Among other benefits, Pwn2Own is typically a source of positive PR for Google with Chrome surviving past events completely unscathed. Fortunately, hackers will still have an opportunity to try their hand at Google's robust browser during the same conference (CanSecWest) in Canada next month. The search giant will host its own event called "Pwnium," offering up to $1 million in monetary rewards for various degrees of exploitation.

Security experts who achieve a "full Chrome exploit" (Chrome/Windows 7 user account persistence with only bugs in the browser itself) will receive $60,000. Participants will also have an opportunity to bag $40,000 for a partial Chrome exploit (Chrome/Win7 user account persistence using at least one Chrome bug), while a $20,000 "consolation reward" will be offered for non-Chrome-specific bugs, such as those in Flash or Windows.

That's substantially more money than is usually available through Pwn2Own. Last year, Google offered $20,000 for Chrome-only exploits and $10,000 for escaping Chrome's sandbox using non-Google code. In addition to the cash prizes, winners will receive a Chromebook. Naturally, eligible bugs must be fully functional in the latest software versions and true zero-day exploits previously unknown to Google or shared with third parties.

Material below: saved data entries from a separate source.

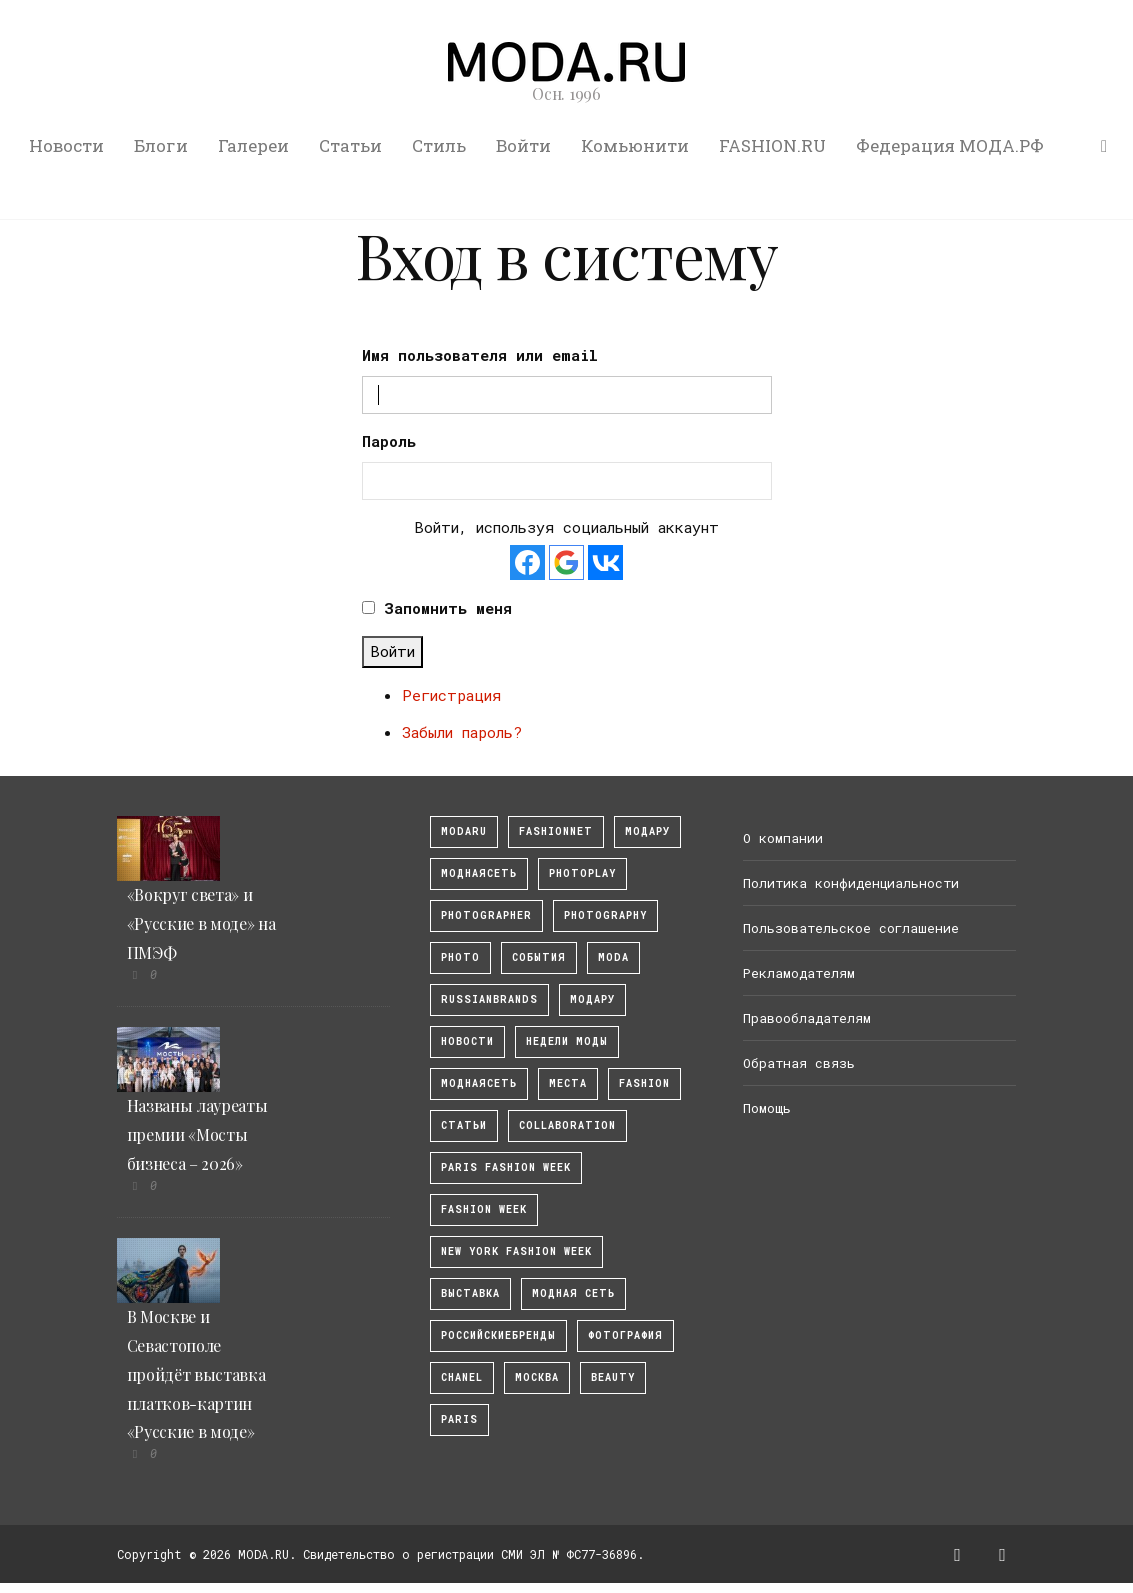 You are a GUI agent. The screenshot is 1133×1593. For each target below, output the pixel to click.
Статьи (350, 145)
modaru (464, 831)
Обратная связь (799, 1063)
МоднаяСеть (479, 873)
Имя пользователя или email (480, 355)
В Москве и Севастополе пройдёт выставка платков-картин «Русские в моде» (196, 1374)
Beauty (613, 1377)
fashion (644, 1083)
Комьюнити (635, 145)
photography (605, 915)
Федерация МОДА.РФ (950, 145)
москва (537, 1377)
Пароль (389, 441)
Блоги (161, 145)
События (539, 957)
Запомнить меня (448, 608)
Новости (66, 145)
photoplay (582, 873)
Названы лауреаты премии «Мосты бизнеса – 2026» (197, 1134)
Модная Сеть (573, 1293)
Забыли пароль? (462, 732)
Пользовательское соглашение (851, 928)
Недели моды (567, 1041)
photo (460, 957)
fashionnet (556, 831)
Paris (459, 1419)
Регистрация (451, 695)
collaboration (567, 1125)
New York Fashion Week (516, 1251)
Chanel (462, 1377)
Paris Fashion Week (506, 1167)
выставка (470, 1293)
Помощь (767, 1108)
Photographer (486, 915)
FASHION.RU (772, 145)
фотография (625, 1335)
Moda (613, 957)
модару (647, 831)
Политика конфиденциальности (851, 883)
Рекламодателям (799, 973)
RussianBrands (489, 999)
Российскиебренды (498, 1335)
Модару (592, 999)
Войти (523, 145)
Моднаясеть (479, 1083)
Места (568, 1083)
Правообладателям (807, 1018)
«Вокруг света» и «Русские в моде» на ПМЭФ (201, 923)
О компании (783, 838)
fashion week (484, 1209)
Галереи (253, 145)
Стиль (439, 145) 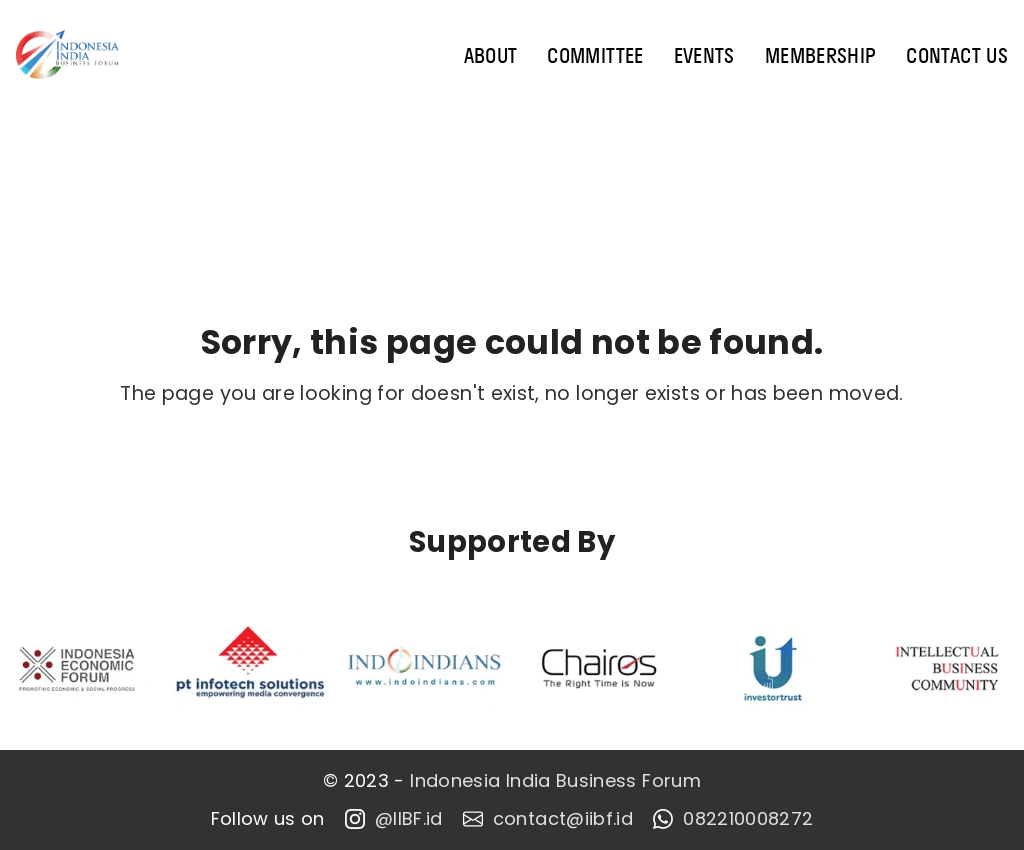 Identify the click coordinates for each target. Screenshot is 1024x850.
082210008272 (733, 819)
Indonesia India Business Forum (555, 781)
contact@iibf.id (548, 819)
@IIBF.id (394, 819) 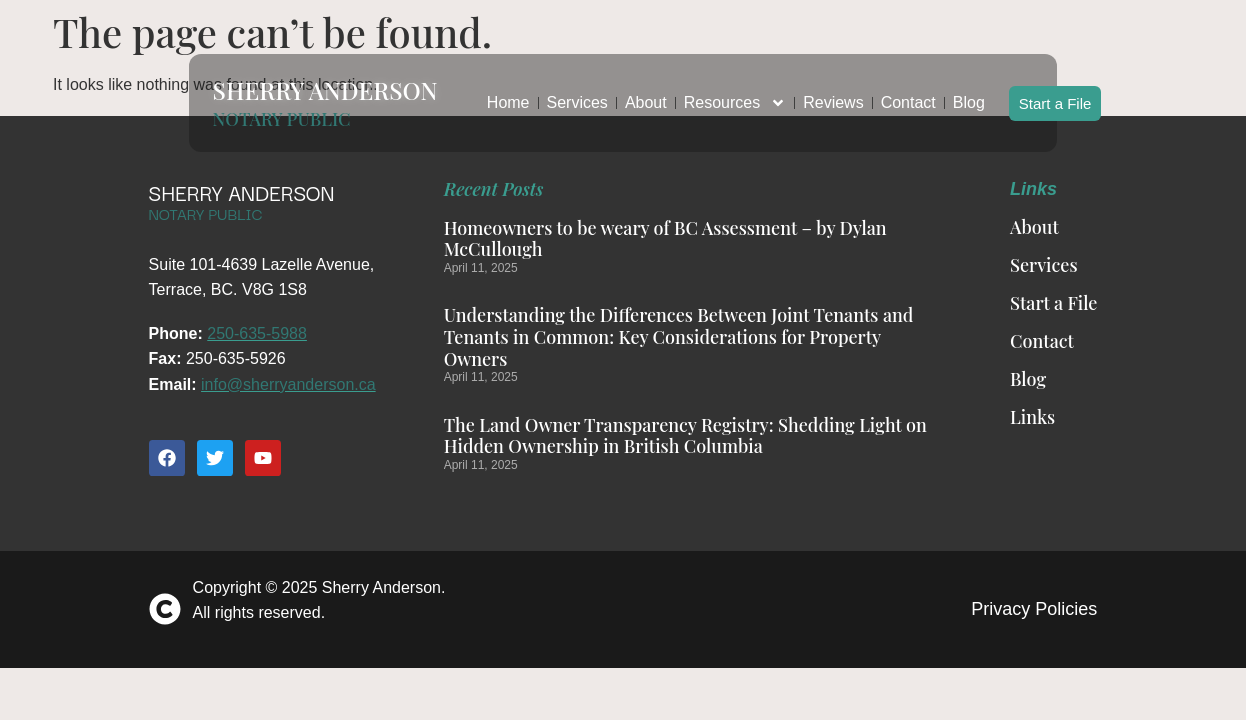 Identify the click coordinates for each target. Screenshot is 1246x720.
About (646, 91)
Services (577, 91)
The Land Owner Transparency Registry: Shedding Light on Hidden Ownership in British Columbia (685, 436)
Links (1032, 417)
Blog (969, 91)
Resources (735, 92)
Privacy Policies (1034, 609)
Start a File (1055, 91)
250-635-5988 (257, 333)
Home (508, 91)
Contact (908, 91)
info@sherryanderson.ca (288, 384)
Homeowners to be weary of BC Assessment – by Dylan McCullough (665, 239)
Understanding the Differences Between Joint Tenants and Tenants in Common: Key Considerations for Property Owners (679, 336)
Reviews (833, 91) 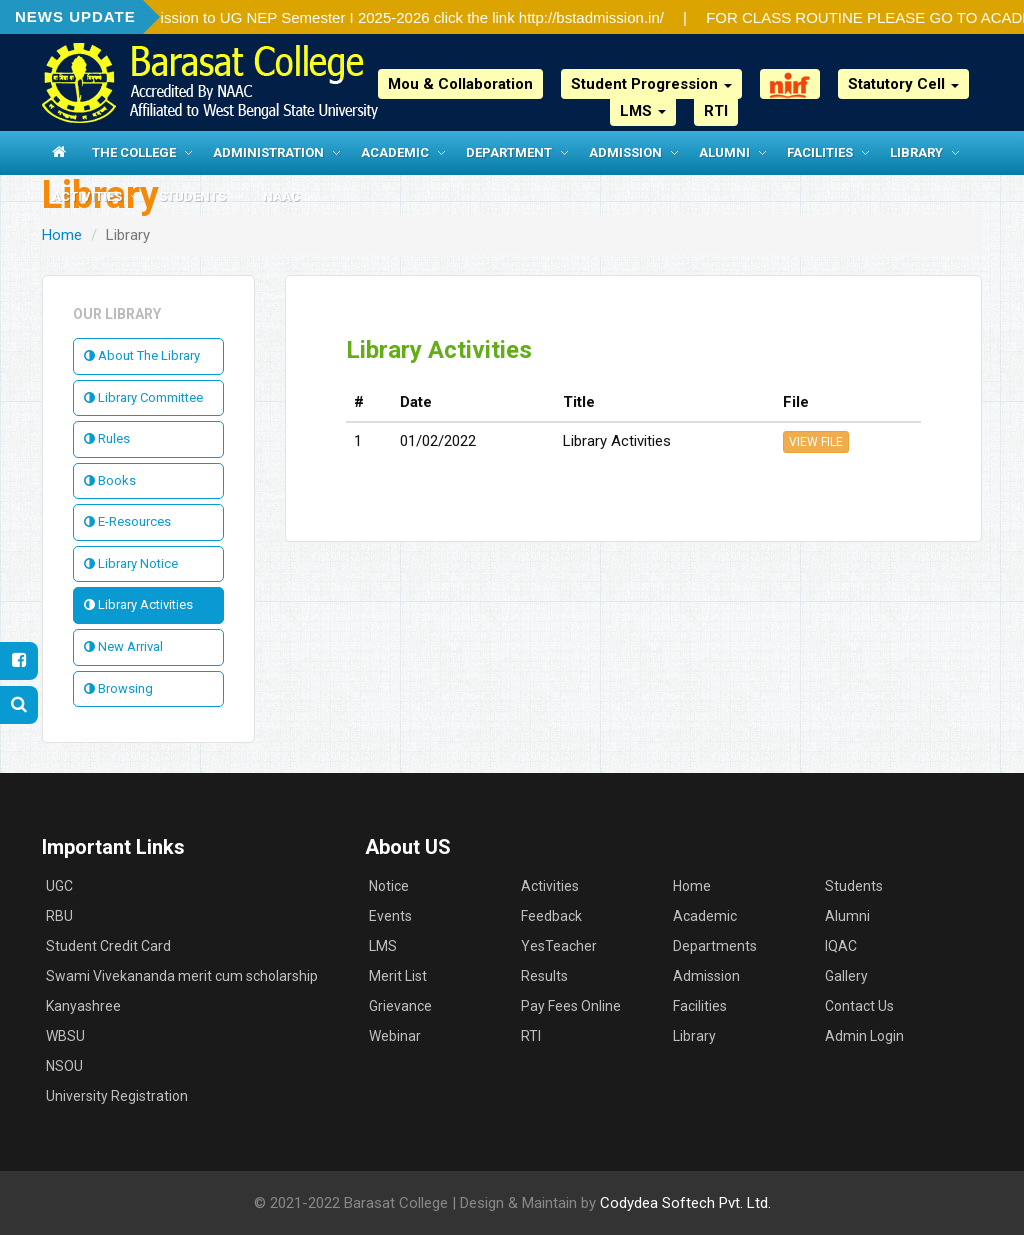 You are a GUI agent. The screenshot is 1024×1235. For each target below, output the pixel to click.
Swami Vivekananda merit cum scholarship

"While we're proud of Chrome’s leading track record in past competitions, the fact is that not receiving exploits means that it's harder to learn and improve. To maximize our chances of receiving exploits this year, we've upped the ante," Google wrote on the official Chromium blog. "[The rewards are] designed to be attractive -- not least because it stays aligned with user safety by requiring the full exploit to be submitted to us."